En 2013, alors qu’elle avait établi une relation thérapeutique avec la Cliente, l’Infirmière a noué une relation personnelle, romantique et sexuelle avec le proche de la Cliente. Après que l’Agence a mis fin à l’emploi de l’Infirmière, celle-ci a maintenu la relation sexuelle et romantique et a continué à fréquenter le proche de la Cliente et à coucher avec lui au domicile où vivait la Cliente. En outre, l’Infirmière a ultérieurement conseillé à la Cliente de trouver un autre conjoint, car elle sortait désormais avec le proche de la Cliente.

L’Infirmière a avoué avoir transgressé les limites de la relation thérapeutique, avoir miné la confiance que lui vouait la Cliente en raison de son rôle d’infirmière et avoir mis la Cliente dans une situation difficile et stressante.

L’Infirmière a aussi reconnu que sa relation romantique continue avec le proche de la Cliente a eu des répercussions négatives sur les soins futurs de la Cliente. La Cliente a été traumatisée non seulement par la rupture entre elle et son proche, mais aussi par les représailles dont elle a été victime et l’instabilité de sa situation de logement et de soins.
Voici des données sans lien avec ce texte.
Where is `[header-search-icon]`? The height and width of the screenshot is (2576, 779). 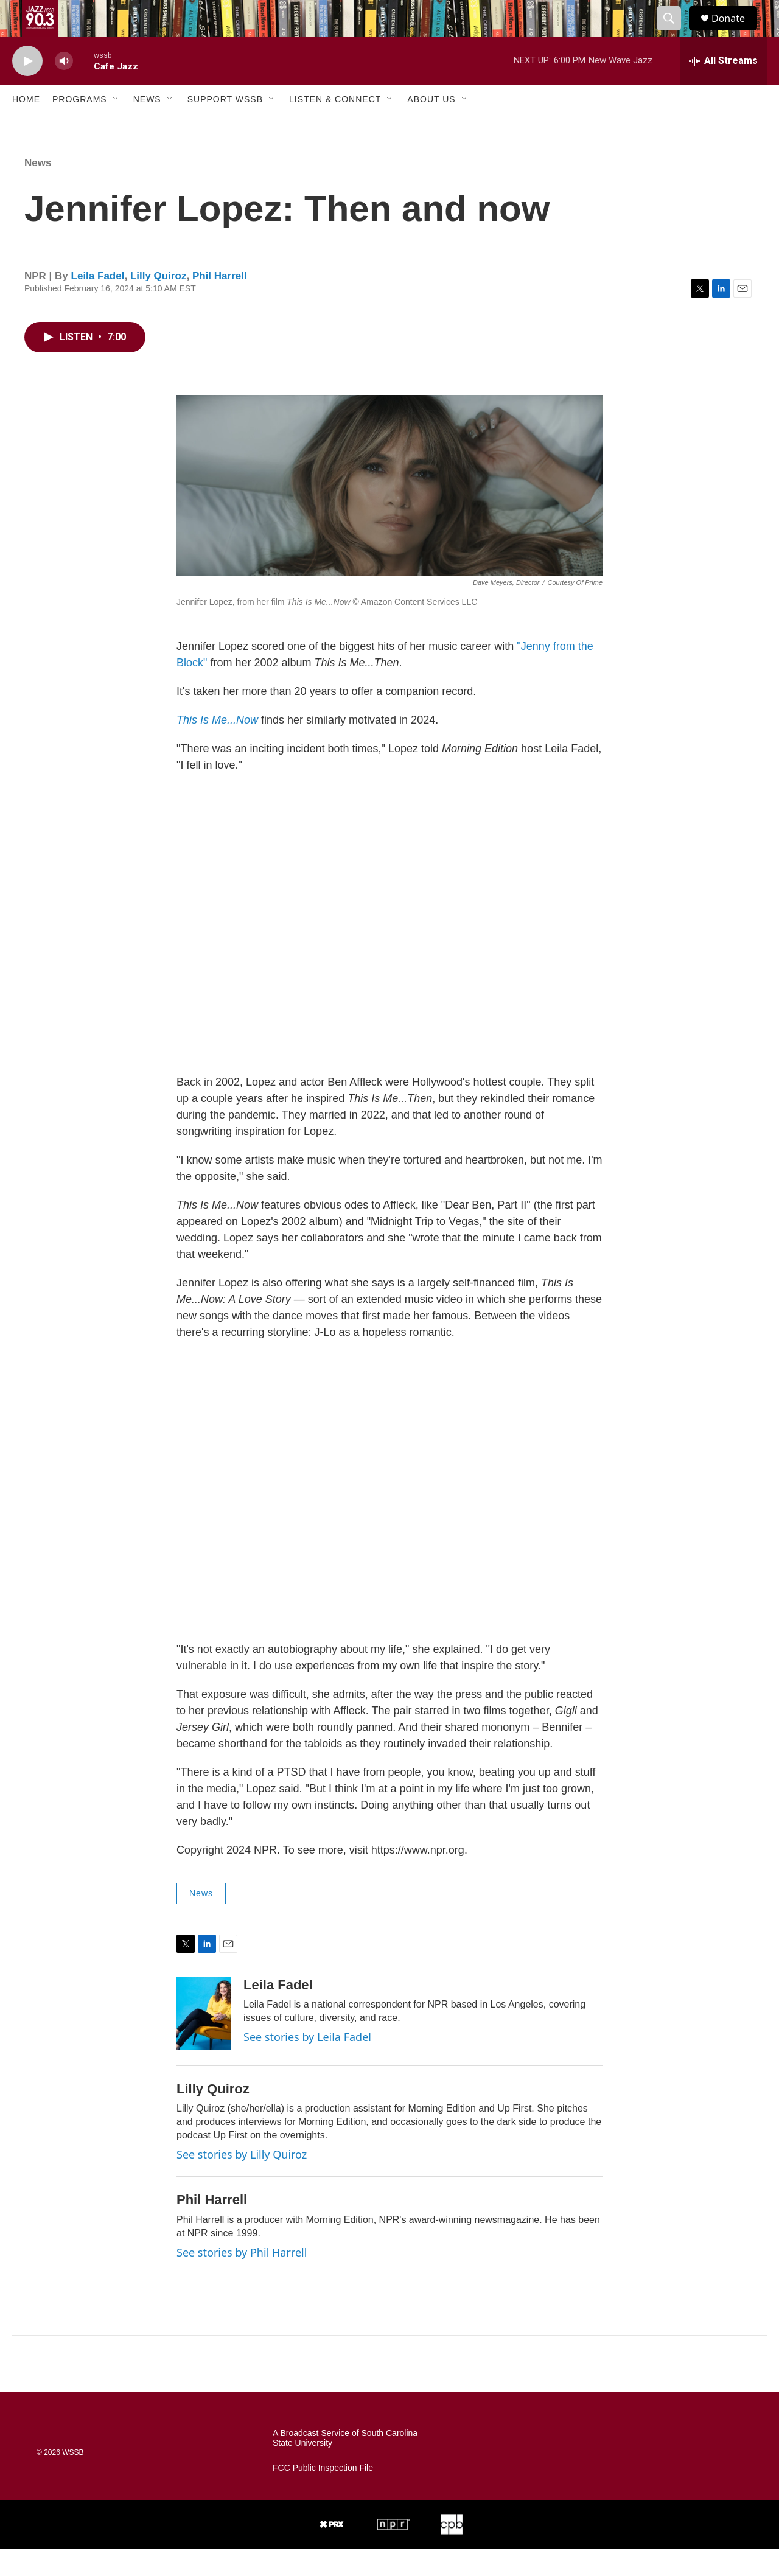 [header-search-icon] is located at coordinates (674, 32).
Déclaration de culpabilité

À la lumière des faits, le jury a déclaré l’Infirmière coupable de faute professionnelle et a statué que sa conduite serait jugée honteuse, déshonorante et peu professionnelle.

Exposé sur la décision

L’Ordre et l’Infirmière ont recommandé une réprimande verbale et une suspension de quatre mois. L’Infirmière devra aussi effectuer des activités de réadaptation spécifiées en prévision d’une série de rencontres avec une experte en soins infirmiers. Pendant 12 mois à compter de la date à laquelle elle reprend l’exercice de la profession, l’Infirmière devra tenir l’Ordre au courant de ses employeurs, fournir à ses employeurs une copie de la décision et des motifs du jury, et travailler uniquement pour le compte d’employeurs qui accepteraient d’aviser l’Ordre de tout manquement aux normes de la profession.

Décision du jury

Le jury a accepté l’exposé conjoint sur la décision, qu’il juge raisonnable et dans l’intérêt public. L’Infirmière a collaboré avec l’Ordre et, en convenant des faits et de la peine proposée, a assumé la responsabilité de ses actes. La décision respecte les principes de dissuasion précise et générale, de réadaptation de l’Infirmière et de protection de la population. Plus particulièrement, la suspension de quatre mois communique clairement à la profession que le non-respect de l’obligation de fixer de manière satisfaisante les limites de la relation thérapeutique et de les respecter n’est pas toléré. La réadaptation donnera à l’Infirmière l’occasion de tirer des leçons de ses gestes et de rectifier ses pratiques.